KCPD Community Information Officer (CIO) Greg Smith has also seen his share of frustrations related to graffiti. He’s well aware of the work of ‘Screw,’ but also acknowledges that there’s little the department can do without catching the individual in the act.
“With Screw, we possibly know who it may be, but we don’t have enough evidence to say that it definitely is him,” said Smith. “It’s causing a lot of property damage, and we’re just trying to get a grip on him. It’s just hard. As far as the community; just be vigilant and report it.”
Smith noted that there are some specific steps that concerned community members can take in order to help KCPD officers catch a tagger red-handed. First off, Smith suggest calling both the police and the Parks Department whenever an incident is first spotted. Ideally, he added, observant residents could help by providing descriptions of the people or vehicles involved in the tagging.
“I would call 911 and the Parks Department even with vehicle descriptions, and stuff like that,” said Smith. “If we can get pictures of people, license plates; that would be the best thing to do.”
Smith is clear that spray-painting graffiti on public property is a crime, and that it will be treated as such. He also said that he and others at the KCPD are wary of more taggings being committed this summer, especially while public schools are out of session.
“Everything spikes during the summer. Kids are out of school, kids don’t have enough things to keep them occupied. They get into bad behavior with other kids,” said Smith. “In the summer time, crime does spike. A lot of our kids are committing these crimes.”
Cummings and Caplan are also well aware that tagging could become even more prevalent before it subsides. Cummings said that if he could meet face-to-face with vandals like ‘Screw,’ he would try to appeal to their sense of community.

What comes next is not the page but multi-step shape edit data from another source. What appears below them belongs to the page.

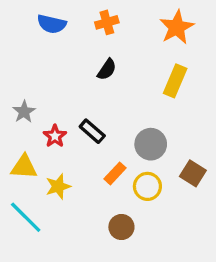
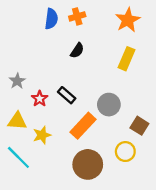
blue semicircle: (52, 24) -> (51, 19), moved, turned -96
orange rectangle: (115, 173) -> (83, 126), size x1.6
yellow circle: (147, 186) -> (125, 152), moved
brown circle: (121, 227) -> (88, 164), size x1.6

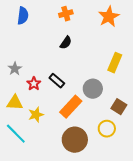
blue semicircle: (51, 19) -> (23, 16), moved
yellow rectangle: (126, 59) -> (115, 63), moved

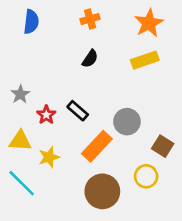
yellow rectangle: (115, 63) -> (145, 60), moved, turned 48

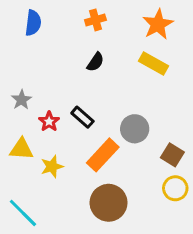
yellow rectangle: (145, 60) -> (154, 63), turned 48
yellow circle: (146, 176) -> (175, 188), moved
cyan line: (22, 183) -> (23, 213), moved

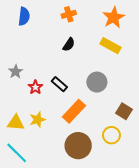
gray circle: (135, 129) -> (97, 82), moved
yellow triangle: (21, 149) -> (16, 123), moved
yellow circle: (175, 188) -> (111, 135), moved

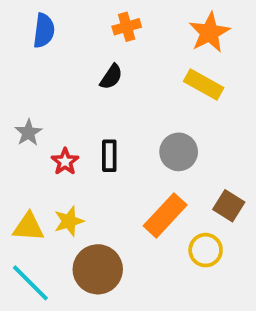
black semicircle: (69, 45) -> (111, 77), moved
black rectangle: (59, 84) -> (109, 156), turned 49
orange rectangle: (74, 111) -> (165, 215), moved
brown circle: (78, 146) -> (98, 269), moved

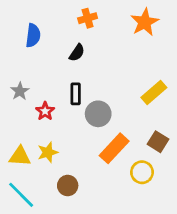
blue semicircle: (44, 31) -> (33, 35), moved
yellow rectangle: (204, 84) -> (154, 93), moved, turned -70
gray circle: (179, 152) -> (98, 114), moved
black rectangle: (109, 156) -> (76, 94), moved
brown circle: (98, 269) -> (68, 186), size x0.6

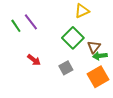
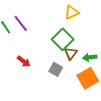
brown triangle: (94, 47) -> (71, 53), moved
gray square: (66, 68) -> (56, 69), turned -32

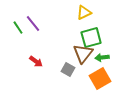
green square: (63, 39) -> (91, 38), moved, turned 30
brown triangle: (71, 53) -> (83, 54), size x1.5

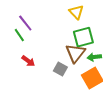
yellow triangle: (84, 13) -> (76, 12), turned -49
green line: (18, 28) -> (19, 35), moved

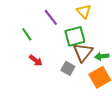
purple line: (25, 23) -> (51, 17), moved
green square: (83, 37) -> (75, 36), moved

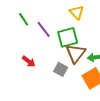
purple line: (51, 17) -> (44, 29), moved
green line: (27, 34) -> (24, 19), moved

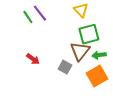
purple line: (44, 29) -> (40, 13), moved
green square: (68, 37) -> (89, 34), moved

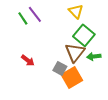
green square: (89, 34) -> (84, 35), turned -35
orange square: (97, 76) -> (72, 77), moved

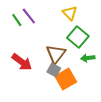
brown triangle: (75, 52) -> (56, 54), moved
red arrow: (28, 60) -> (22, 62), size x1.5

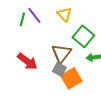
yellow triangle: (70, 13) -> (64, 14), moved
green line: (17, 20) -> (22, 19), turned 48

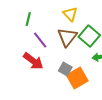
purple line: (34, 15) -> (40, 40), moved
brown triangle: (61, 53) -> (67, 37), moved

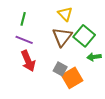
purple line: (40, 40) -> (24, 40), moved, turned -30
red arrow: (33, 61) -> (28, 61), turned 30

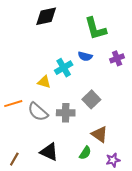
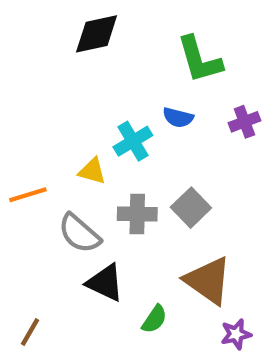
orange line: (13, 104) -> (28, 195), moved
gray cross: (66, 113) -> (137, 214), moved
brown triangle: (100, 134) -> (208, 281), size x1.4
black triangle: (49, 152) -> (105, 283), moved
green semicircle: (85, 153) -> (154, 319), moved

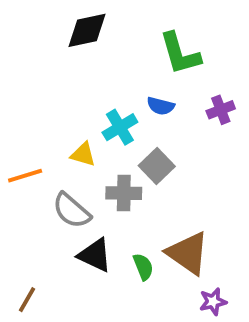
gray square: (191, 208) -> (157, 166), moved
green semicircle: (154, 319) -> (143, 267), moved, turned -56

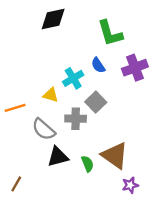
blue semicircle: (161, 106) -> (98, 65), turned 42
purple cross: (221, 110) -> (135, 68), size x1.5
black triangle: (95, 255) -> (58, 157), turned -40

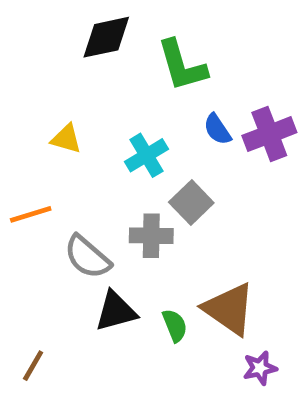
green L-shape: (110, 33) -> (182, 66), moved
blue semicircle: (98, 65) -> (217, 129), moved
yellow triangle: (51, 95) -> (66, 139), moved

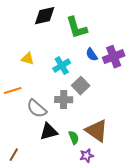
purple star: (260, 368) -> (87, 156), moved

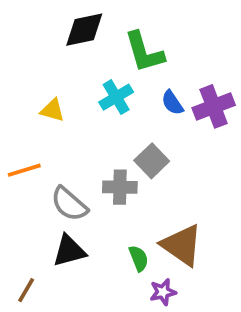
cyan cross: (62, 66) -> (116, 97), moved
black triangle: (49, 132) -> (69, 251), moved

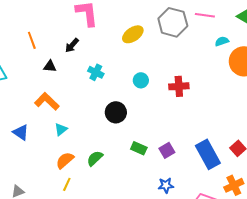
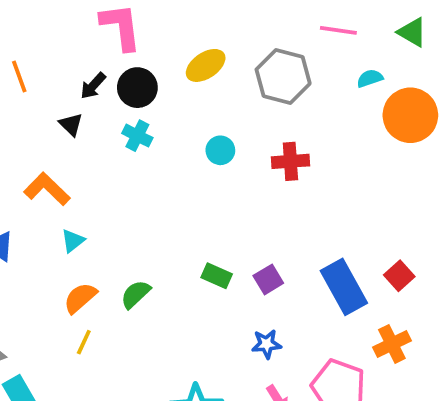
gray hexagon: (173, 22) -> (283, 76), moved
black triangle: (50, 66) -> (71, 124), moved, turned 40
black circle: (116, 112) -> (137, 88), moved

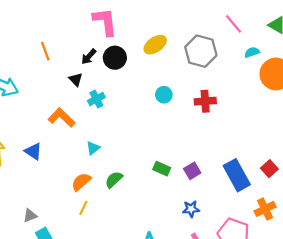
pink line: (338, 30) -> (233, 24), turned 42
cyan cross: (137, 136) -> (96, 99), moved, turned 35
cyan triangle: (73, 241) -> (93, 148), moved

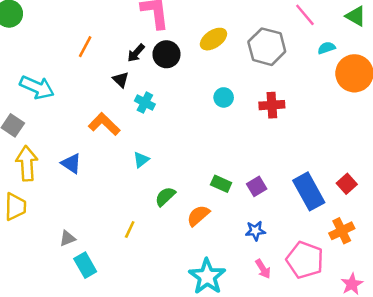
orange line: (45, 51) -> (85, 47), turned 48
cyan cross: (96, 99) -> (145, 103), turned -35
orange semicircle: (81, 182) -> (198, 216), moved

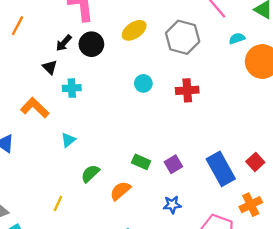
orange line: (85, 47) -> (18, 26), moved
cyan cross: (145, 103) -> (72, 88), turned -30

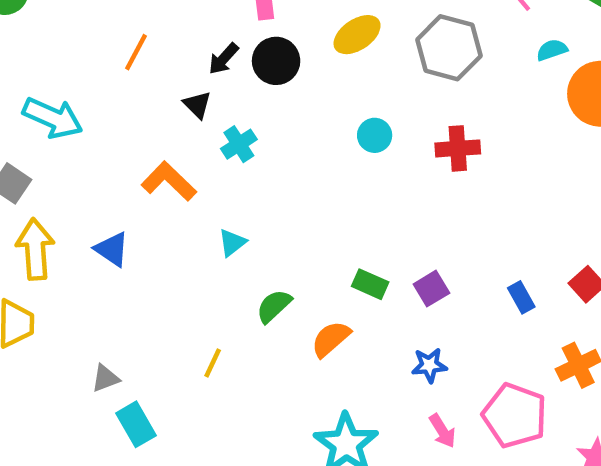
orange line: (18, 26) -> (136, 52), moved
cyan cross: (72, 88) -> (239, 144), turned -30
blue rectangle: (221, 169) -> (521, 297), size x0.5

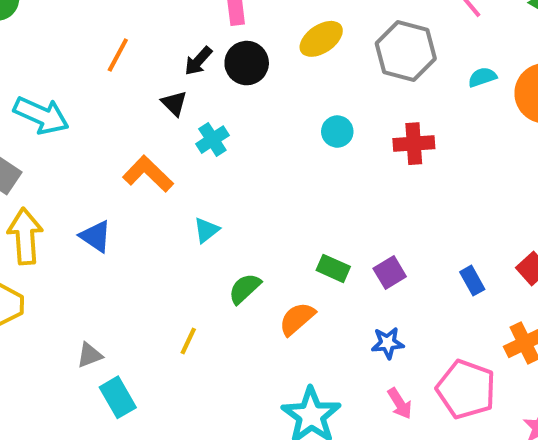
cyan semicircle: (552, 50) -> (482, 77), moved

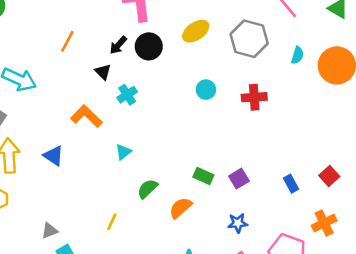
cyan semicircle: (482, 77) -> (297, 55), turned 126

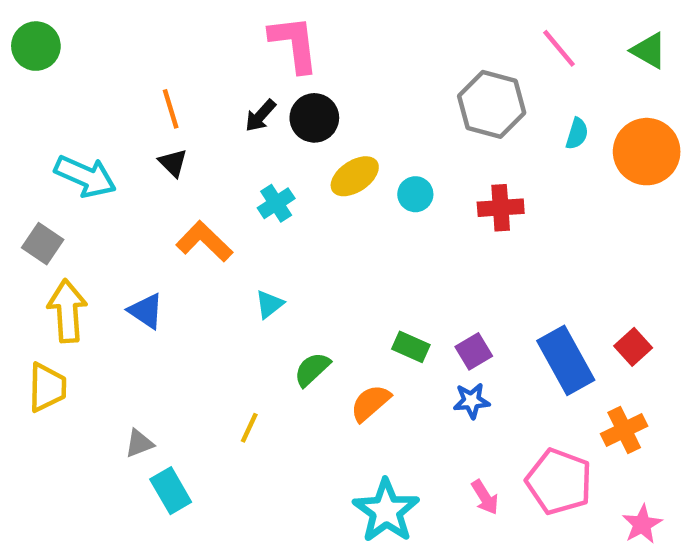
yellow ellipse: (196, 31) -> (355, 176), moved
orange line: (67, 41) -> (171, 109), turned -45
black triangle: (103, 72) -> (173, 163), moved
blue rectangle: (291, 184) -> (566, 360), size x2.0
blue star: (238, 223) -> (471, 401), moved

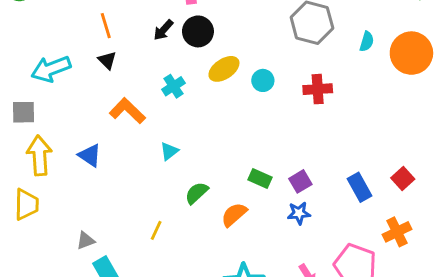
cyan arrow: (85, 176) -> (51, 69), turned 135
gray square: (43, 244) -> (24, 112), turned -35
blue rectangle: (566, 360) -> (359, 187), size x0.7

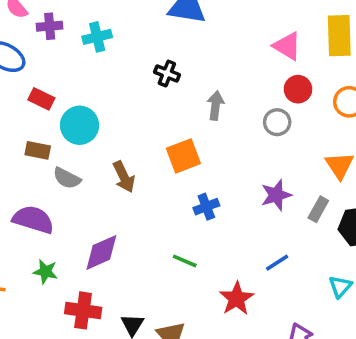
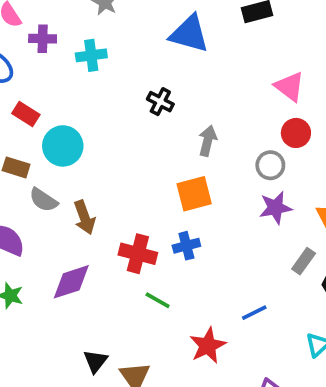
orange square: (183, 156) -> (194, 194), moved
brown arrow: (124, 177) -> (84, 217), moved
purple star: (276, 195) -> (275, 208), moved
red cross: (83, 310) -> (138, 254), moved

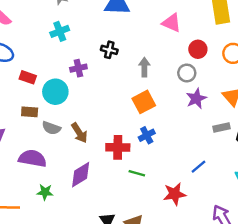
purple cross: (43, 39) -> (78, 68), moved
pink triangle: (290, 87) -> (172, 23), moved
gray rectangle: (304, 261) -> (222, 127), turned 56
red star: (208, 346) -> (175, 194), turned 30

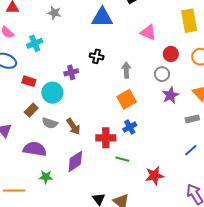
cyan cross: (60, 31) -> (35, 43), moved
brown rectangle: (30, 112) -> (31, 110), turned -48
blue line: (199, 167) -> (191, 150), moved

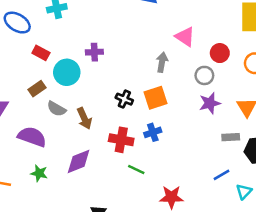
pink triangle: (148, 32) -> (185, 37), moved
black cross: (97, 56) -> (124, 99), moved

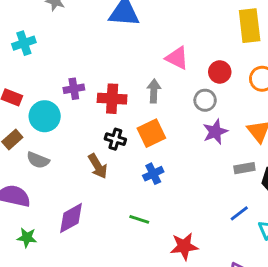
brown arrow: (84, 118) -> (98, 166), moved
red cross: (121, 140) -> (112, 99), moved

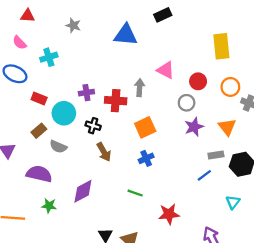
gray arrow: (154, 91) -> (140, 88), moved
black cross: (115, 139) -> (93, 126), moved
blue line: (239, 213) -> (204, 175), moved

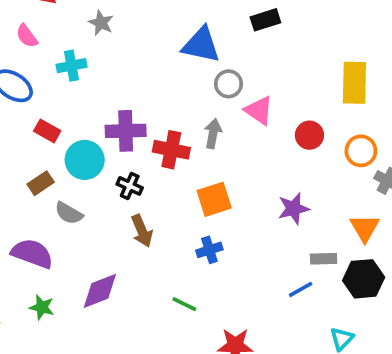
gray star: (73, 25) -> (101, 23), moved
purple cross: (86, 93) -> (126, 131), size x1.5
gray circle: (187, 103) -> (228, 84), moved
orange triangle: (227, 127) -> (365, 228), moved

“I’d probably say that the area that you’re defacing is in a place where you live,” said Cummings. “You’re disrupting the everyday life of every other person who lives in the Northeast.”
Caplan said if she was afforded a meeting with Screw or others who would deface public and private property, she would remind them of the extraordinary work that the neighborhood association and others have put in to turn Kessler Park into a true community gathering place. She proposed a steady regiment of community service when and if the vandals are caught, and asked taggers from throughout the area to consider those who are affected by their actions.
“People are just trying to pay their bills and put food on the table. Instead of doing that, they have to deal with this,” said Caplan.”I would just try to help them understand the point of view from someone else’s side of the table.”